The ZX-7 was raced by both factory Kawasaki and privateer teams during its production run. Racing variants of the ZX-7R and ZX-7RR attained notable achievements in a variety of motorcycle racing events:

- Kawasaki returned to the FIM Endurance World Championship in 1988 fielding the then new ZXR-7. Kawasaki went on to win the championship in 1991, 1992, 1993, 1994, 1996.
- In 1990, Doug Chandler won the AMA Superbike Championship riding on a Team Muzzy race prepped ZX-7.
- In 1990, 1991 and 1992, Scott Russell won the AMA 750 Supersport championship riding on a Team Muzzy race prepped ZX-7. Russel went undefeated in 1991 riding the ZX-7, winning all 9 rounds of the series.

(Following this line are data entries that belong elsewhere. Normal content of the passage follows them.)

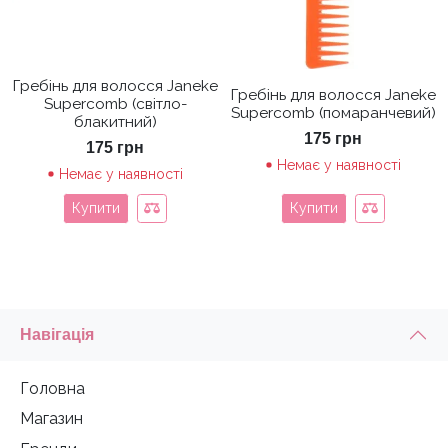
Гребінь для волосся Janeke
Гребінь для волосся Janeke
Supercomb (світло-
Supercomb (помаранчевий)
блакитний)
175
грн
175
грн
Немає у наявності
Немає у наявності
Купити
Купити
Навігація
Головна
Магазин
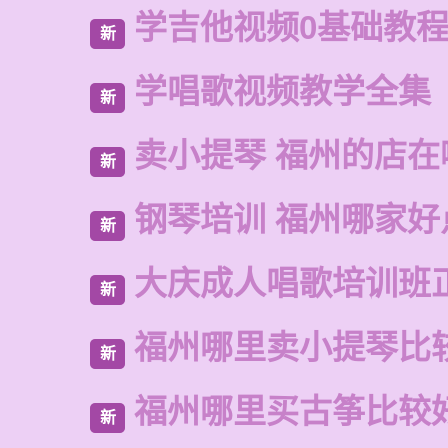
学吉他视频0基础教
新
学唱歌视频教学全集
新
卖小提琴 福州的店在
新
钢琴培训 福州哪家好
新
大庆成人唱歌培训班
新
福州哪里卖小提琴比
新
福州哪里买古筝比较
新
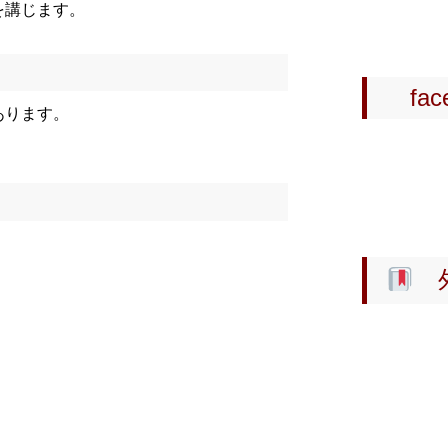
を講じます。
西部地区
2024-11-0
東南部地
face
あります。
2024-04-2
2024
2024-03-0
2024
2024-02-0
外
《 オン
さい！
2023-05-1
2023
2023-04-2
2023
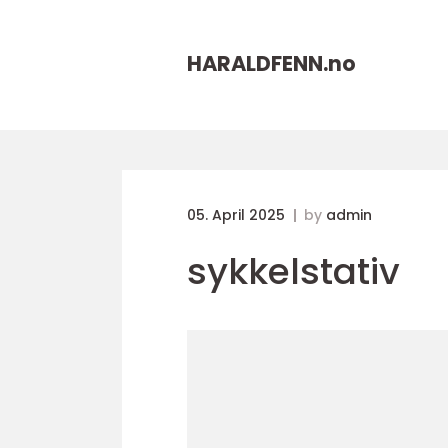
HARALDFENN.
no
05. April 2025
by
admin
sykkelstativ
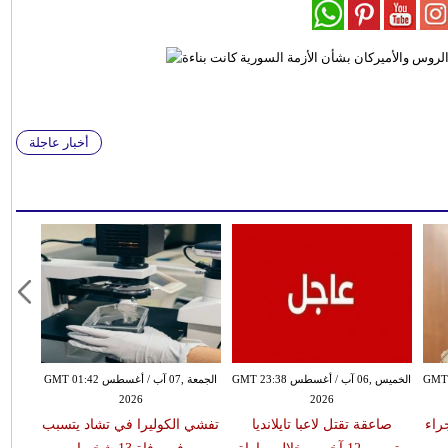
أخبار عاجلة
سطس GMT 21:58
الخميس ,06 آب / أغسطس GMT 23:38
الجمعة ,07 آب / أغسطس GMT 01:42
2026
2026
 جراء
صاعقة تقتل لاعبا تايلانديا
تفشي الكوليرا في تشاد يتسبب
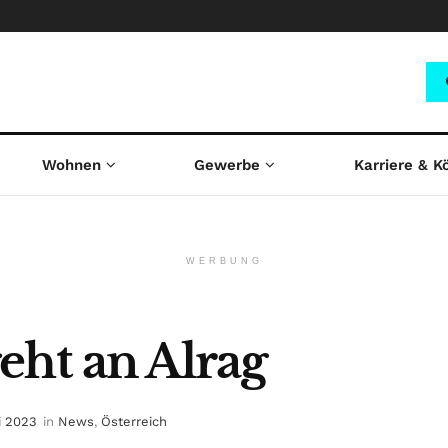
Wohnen
Gewerbe
Karriere & K
WERBUNG
eht an Alrag
li 2023
in
News
,
Österreich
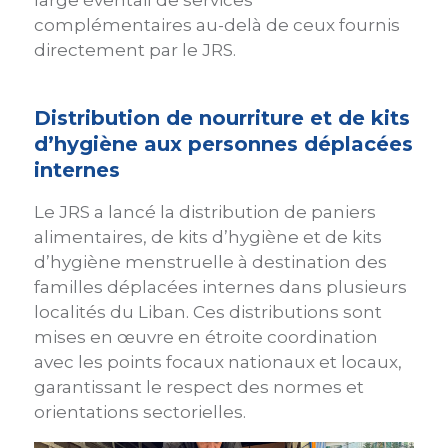
complémentaires au-delà de ceux fournis
directement par le JRS.
Distribution de nourriture et de kits
d’hygiène aux personnes déplacées
internes
Le JRS a lancé la distribution de paniers
alimentaires, de kits d’hygiène et de kits
d’hygiène menstruelle à destination des
familles déplacées internes dans plusieurs
localités du Liban. Ces distributions sont
mises en œuvre en étroite coordination
avec les points focaux nationaux et locaux,
garantissant le respect des normes et
orientations sectorielles.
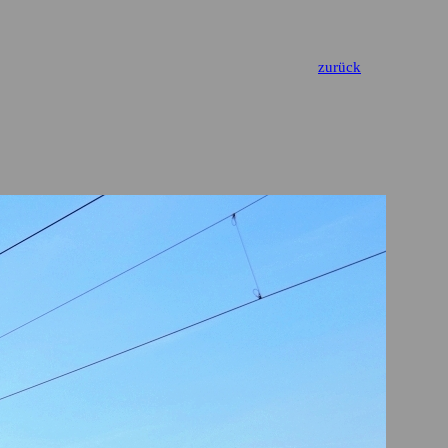
zurück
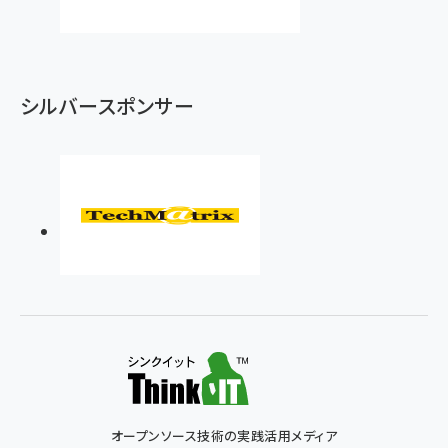
シルバースポンサー
オープンソース技術の実践活用メディア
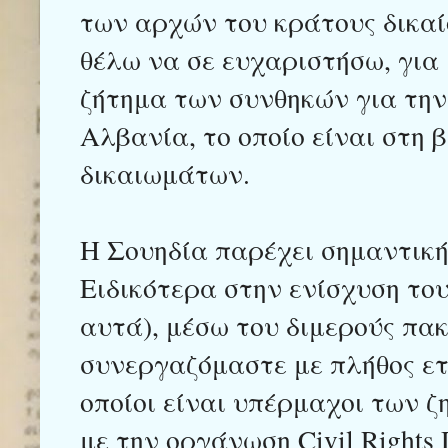
των αρχών του κράτους δικαί
θέλω να σε ευχαριστήσω, για 
ζήτημα των συνθηκών για την
Αλβανία, το οποίο είναι στη
δικαιωμάτων.
Η Σουηδία παρέχει σημαντική 
Ειδικότερα στην ενίσχυση το
αυτά), μέσω του διμερούς πα
συνεργαζόμαστε με πλήθος ετ
οποίοι είναι υπέρμαχοι των
με την οργάνωση Civil Rights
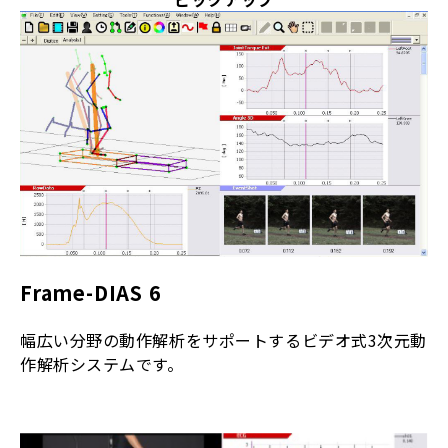
Frame-DIAS 6
幅広い分野の動作解析をサポートするビデオ式3次元動
作解析システムです。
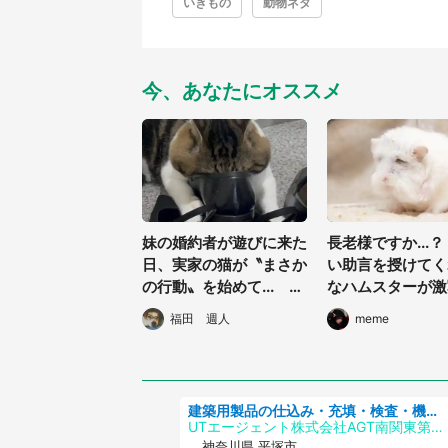
いきもの
動物ネタ
今、あなたにオススメ
妹の婚約者が遊びに来た
長老様ですか...
日、実家の猫が〝まさか
い助言を授けてく
の行動〟を始めて... 奇
なハムスターが激
天烈な姿に家族と41万
る
福田 週人
meme
人困惑
建築用製品の仕込み・充填・検査・機械操作/寮完備/日払い/工場・製造
UTエージェント株式会社AGT南関東第二CU
神奈川県 平塚市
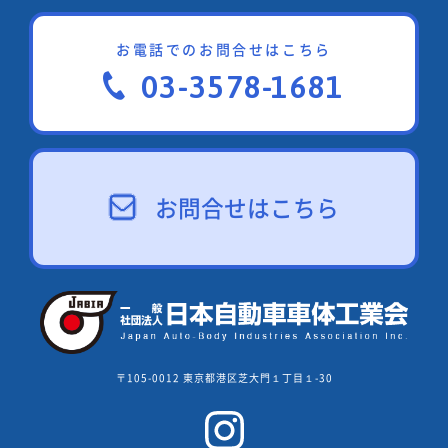
お電話でのお問合せはこちら
03-3578-1681
お問合せはこちら
〒105-0012 東京都港区芝大門１丁目１-30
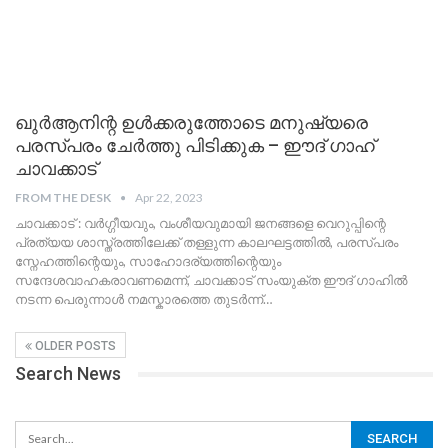
ഖുർആനിന്റ ഉൾക്കരുത്തോടെ മനുഷ്യരെ
പരസ്പരം ചേർത്തു പിടിക്കുക – ഈദ് ഗാഹ്
ചാവക്കാട്
FROM THE DESK
Apr 22, 2023
ചാവക്കാട് : വർഗ്ഗീയവും, വംശീയവുമായി ജനങ്ങളെ വെറുപ്പിന്റെ
പ്രത്യയ ശാസ്ത്രത്തിലേക്ക് തള്ളുന്ന കാലഘട്ടത്തിൽ, പരസ്പരം
സ്നേഹത്തിന്റെയും, സാഹോദര്യത്തിന്റെയും
സന്ദേശവാഹകരാവണമെന്ന്, ചാവക്കാട് സംയുക്ത ഈദ് ഗാഹിൽ
നടന്ന പെരുന്നാൾ നമസ്കാരത്തെ തുടർന്ന്
…
OLDER POSTS
Search News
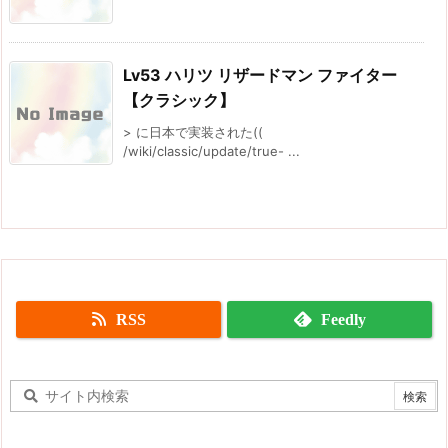
Lv53 ハリツ リザードマン ファイター
【クラシック】
> に日本で実装された((
/wiki/classic/update/true- ...
RSS
Feedly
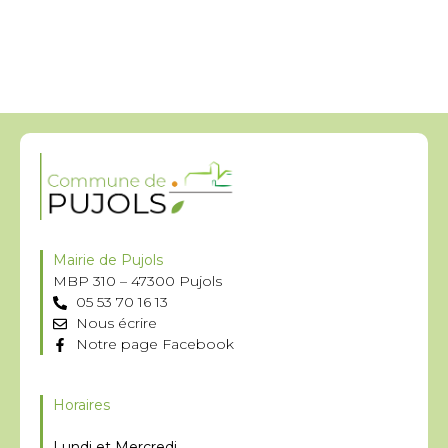
Mairie de Pujols
MBP 310 – 47300 Pujols
05 53 70 16 13
Nous écrire
Notre page Facebook
Horaires
Lundi et Mercredi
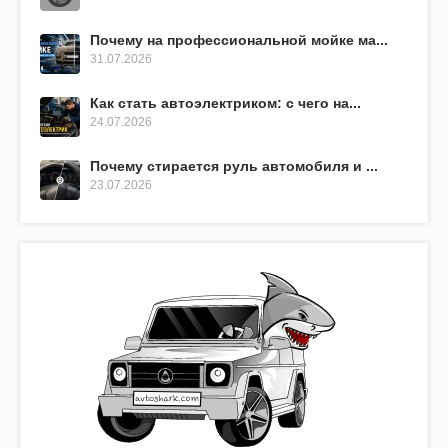
Почему на профессиональной мойке ма...
31.07.2026
Как стать автоэлектриком: с чего на...
24.07.2026
Почему стирается руль автомобиля и ...
23.07.2026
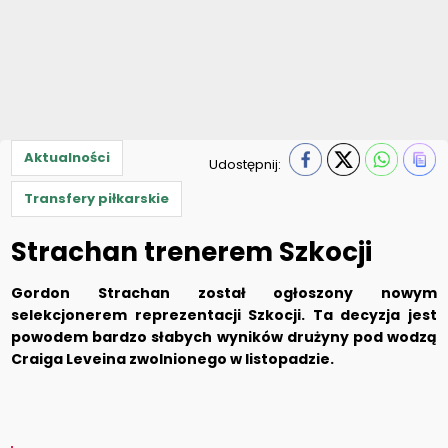
Aktualności
Udostępnij:
Transfery piłkarskie
Strachan trenerem Szkocji
Gordon Strachan został ogłoszony nowym
selekcjonerem reprezentacji Szkocji. Ta decyzja jest
powodem bardzo słabych wyników drużyny pod wodzą
Craiga Leveina zwolnionego w listopadzie.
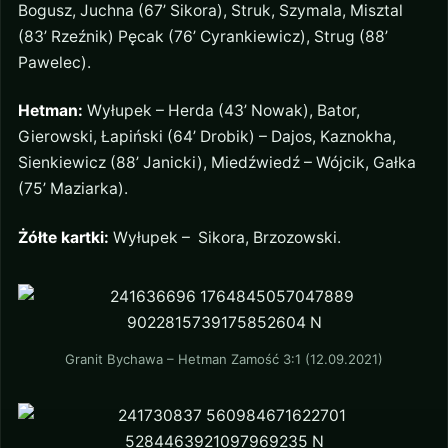
Bogusz, Juchna (67’ Sikora), Struk, Szymala, Misztal
(83’ Rzeźnik) Pęcak (76’ Cyrankiewicz), Strug (88’
Pawelec).
Hetman:
Wyłupek – Herda (43’ Nowak), Bator,
Gierowski, Łapiński (64’ Drobik) – Dajos, Kaznokha,
Sienkiewicz (88’ Janicki), Miedźwiedź – Wójcik, Gałka
(75’ Maziarka).
Żółte kartki:
Wyłupek – Sikora, Brzozowski.
Granit Bychawa – Hetman Zamość 3:1 (12.09.2021)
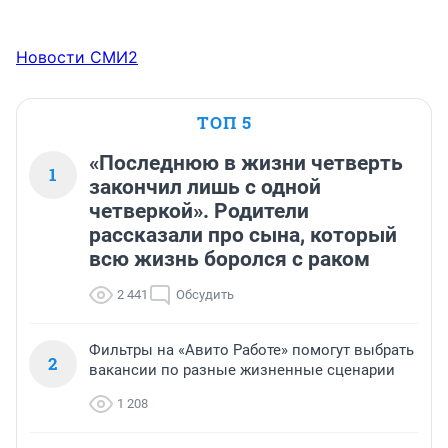
Новости СМИ2
ТОП 5
«Последнюю в жизни четверть
1
закончил лишь с одной
четверкой». Родители
рассказали про сына, который
всю жизнь боролся с раком
2 441
Обсудить
Фильтры на «Авито Работе» помогут выбрать
2
вакансии по разные жизненные сценарии
1 208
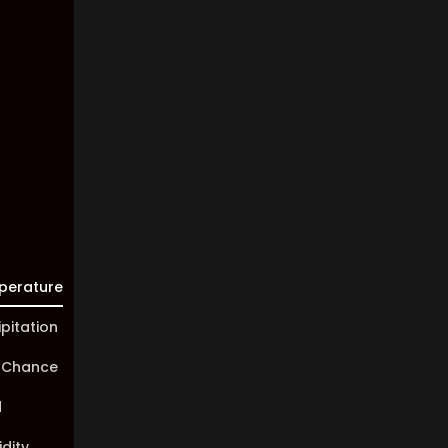
Clouds:
1%
Visibility:
10 km
Sunrise:
05:46
Sunset:
20:00
perature
ipitation
 Chance
d
dity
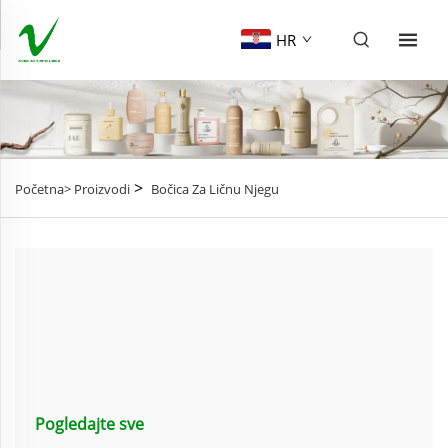
HR
>
Početna>
Proizvodi
Bočica Za Ličnu Njegu
Pogledajte sve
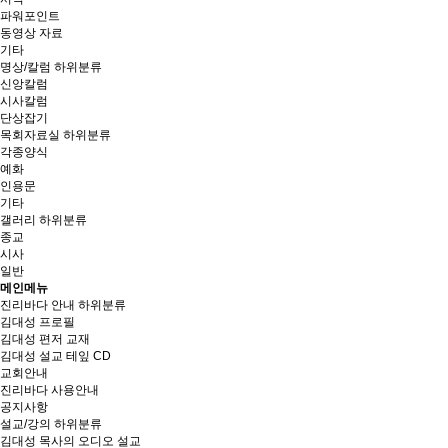
파워포인트
동영상 자료
기타
명상/칼럼
하위분류
신앙칼럼
시사칼럼
단상잡기
목회자료실
하위분류
각종양식
예화
인용문
기타
갤러리
하위분류
종교
시사
일반
메인메뉴
진리바다 안내
하위분류
김대성 프로필
김대성 편저 교재
김대성 설교 테잎 CD
교회안내
진리바다 사용안내
공지사항
설교/강의
하위분류
김대성 목사의 오디오 설교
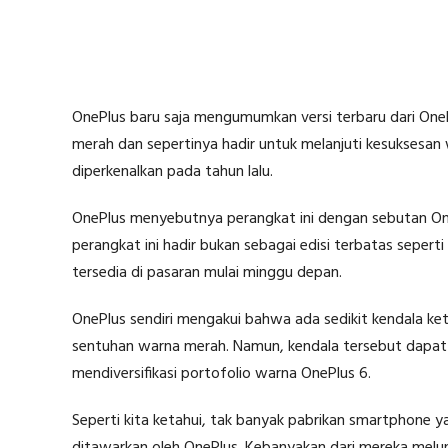
OnePlus baru saja mengumumkan versi terbaru dari One
merah dan sepertinya hadir untuk melanjuti kesuksesa
diperkenalkan pada tahun lalu.
OnePlus menyebutnya perangkat ini dengan sebutan One
perangkat ini hadir bukan sebagai edisi terbatas seper
tersedia di pasaran mulai minggu depan.
OnePlus sendiri mengakui bahwa ada sedikit kendala ke
sentuhan warna merah. Namun, kendala tersebut dapat d
mendiversifikasi portofolio warna OnePlus 6.
Seperti kita ketahui, tak banyak pabrikan smartphone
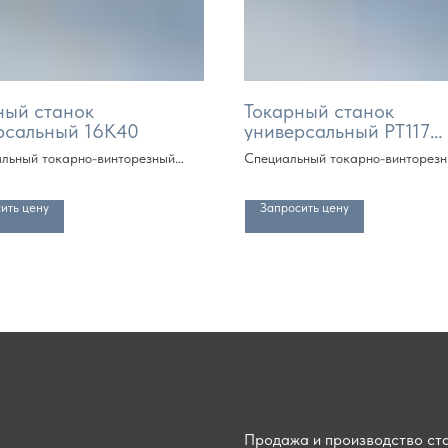
ный станок
Токарный станок
рсальный 16К40
универсальный РТ117
(РТС117)
льный токарно-винторезный
Специальный токарно-винторез
РМЦ от 750 мм, далее кратно
станок (РМЦ от 1000 мм, далее 
метру)
ить цену
Запросить цену
Продажа и производство ста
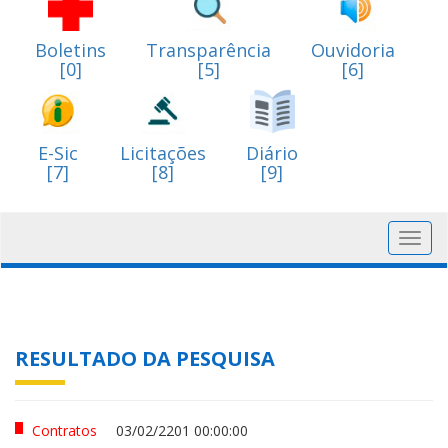
Boletins
Transparência
Ouvidoria
[0]
[5]
[6]
E-Sic
Licitações
Diário
[7]
[8]
[9]
Toggl
navig
RESULTADO DA PESQUISA
Contratos
03/02/2201 00:00:00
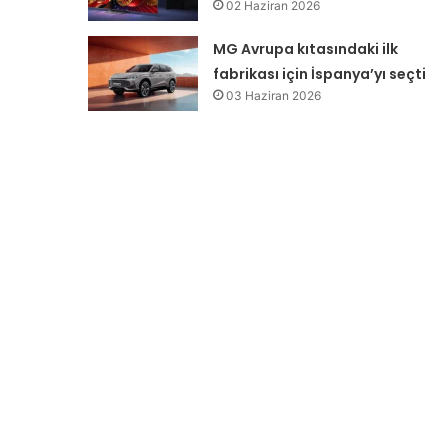
02 Haziran 2026
MG Avrupa kıtasındaki ilk
fabrikası için İspanya’yı seçti
03 Haziran 2026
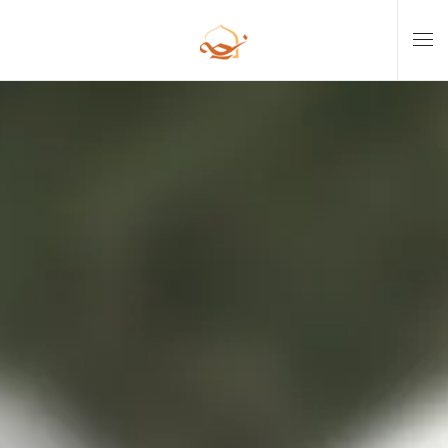
Skip to main content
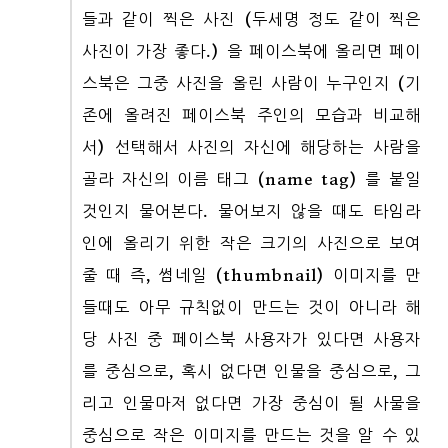
들과 같이 찍은 사진 (두세명 정도 같이 찍은
사진이 가장 좋다.) 을 페이스북에 올리면 페이
스북은 그중 사진을 올린 사람이 누구인지 (기
존에 올려진 페이스북 주인의 모습과 비교해
서) 선택해서 사진의 자신에 해당하는 사람을
골라 자신의 이름 태그 (name tag) 를 붙일
것인지 물어본다. 물어보지 않을 때도 타임라
인에 올리기 위한 작은 크기의 사진으로 보여
줄 때 즉, 썸네일 (thumbnail) 이미지를 만
들때도 아무 규칙없이 만드는 것이 아니라 해
당 사진 중 페이스북 사용자가 있다면 사용자
를 중심으로, 혹시 없다면 인물을 중심으로, 그
리고 인물마저 없다면 가장 중심이 될 사물을
중심으로 작은 이미지를 만드는 것을 알 수 있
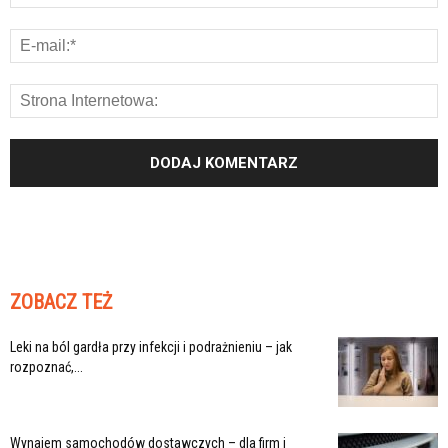
ZOBACZ TEŻ
Leki na ból gardła przy infekcji i podrażnieniu – jak
rozpoznać,...
Wynajem samochodów dostawczych – dla firm i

- In 1992, Scott Russell won the AMA Superbike Championship riding on a Team Muzzy race prepped ZX-7R.
- In 1993, again riding on a Team Muzzy race prepped ZXR-750R, Scott Russel won the Superbike World Championship, giving Kawasaki their first WSBK championship.
- Riding a race prepped version of the then new 1996 ZX-7RR, Team Muzzy and Doug Chandler came back to win the AMA Superbike Championship again in 1996 and 1997.
- The ZX-7 won the Canadian Superbike Championship every year from 1991 to 1999.
- In 1992, John Reynolds won the British Superbike Championship riding a Team Green ZXR-750R.